Context Bleed: When One User's Data Poisons Another's Response

The subtle session isolation failure that affects multi-tenant LLM apps. How system prompt fragments, conversation history, and cached context leak across users — and what it costs you.

In February 2024, a large enterprise SaaS company discovered that some users were seeing fragments of other users' system prompts in their responses. The product used a multi-tenant architecture where each customer had a customized system prompt. A caching bug caused one customer's prompt to leak into another's conversation context. Nobody noticed for three weeks because the leaked fragments were syntactically valid — they just happened to mention a competitor's product name.

Context bleed is the class of failures where information that should be scoped to one session, user, or tenant appears in another's context. It's different from a data breach — there's no unauthorized access, just unintended mixing. But the consequences can be just as serious.

The three mechanisms of context bleed

Context bleed happens through three distinct mechanisms, each requiring a different fix.

1. Prompt caching without proper invalidation

Many production LLM systems cache compiled system prompts to avoid reprocessing them on every request. If that cache uses a key that doesn't include the tenant/user identifier — or if the key is computed incorrectly — two different users will get the same cached prompt.

The insidious part: caching libraries often use content hashes as keys. If two users happen to have the same base system prompt with different variable substitutions, and the variable substitution step runs after the cache lookup, the second user gets the first user's fully-substituted prompt.

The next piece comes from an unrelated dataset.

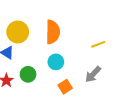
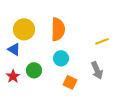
gray arrow: (93, 74) -> (97, 70), turned -66
orange square: (65, 87) -> (70, 82), turned -32

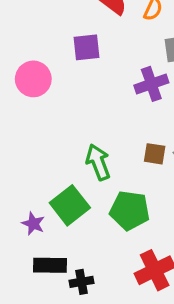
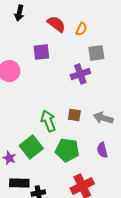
brown square: (155, 154) -> (74, 115), moved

2. Conversation history in shared message buffers

Streaming LLM APIs write tokens to a buffer. If that buffer isn't fully flushed and reset between requests — or if a worker process handles a new request before a previous one has fully cleaned up — you can get history fragments from a previous conversation appearing in a new one. This is more common with serverless workers that are reused across requests than with fresh-container deployments.

3. RAG retrieval across tenant boundaries

If your vector store doesn't enforce tenant isolation at query time, a metadata filter bug can make a query retrieve documents from a different tenant's namespace. The model then happily incorporates that information into its response. This is particularly common when metadata filters are optional — a bug where the filter is accidentally omitted will silently expose cross-tenant data.

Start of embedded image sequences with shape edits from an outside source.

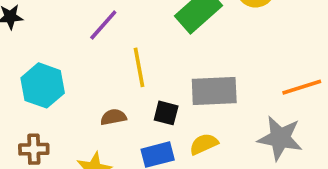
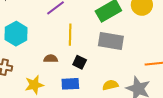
gray rectangle: (214, 91) -> (111, 41), moved
yellow semicircle: (204, 144) -> (110, 85), moved

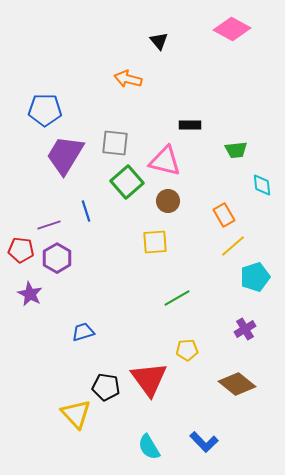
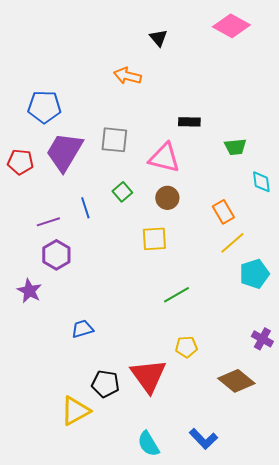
green square: (127, 182) -> (122, 192), moved, size x0.6
red pentagon: (21, 250) -> (20, 162), moved
purple cross: (245, 329) -> (262, 339), moved, turned -30
yellow triangle: (76, 414) -> (75, 411), turned 44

Detection is hard — here's what works

Standard functional testing won't catch context bleed. What does:

• Canary users: maintain a set of synthetic 'sentinel' users with unique, easily-detectable strings in their system prompts (e.g. a UUID). Log any response containing a sentinel string issued to a non-sentinel user.
• Cross-tenant retrieval audit: periodically run queries as tenant A and check if any retrieved documents have tenant B metadata. Alert if count > 0.
• Response PII scanning: run all LLM responses through a PII detector before returning them to the user. If someone else's email address appears in your response, that's a signal.
• Buffer fence tests: in integration tests, run two back-to-back requests with different system prompts and assert that response 2 contains no content unique to prompt 1.

The fix hierarchy

Fix context bleed in this order, from most to least impactful:

• Tenant isolation at the vector store layer: every document write should include a tenant_id field; every query should include a mandatory metadata filter on that field. Make the filter non-optional in your client code.
• Session-scoped prompt compilation: never cache a compiled system prompt longer than a single session. The savings from caching are usually less than 5% of total latency; the risk isn't worth it.
• Worker process isolation: use fresh processes or at minimum explicit buffer flushes between requests in any serverless or worker-pool setup.
• Audit log with lineage: every LLM call should log which documents were retrieved, which system prompt was used, and which user ID triggered it. This makes post-incident forensics tractable.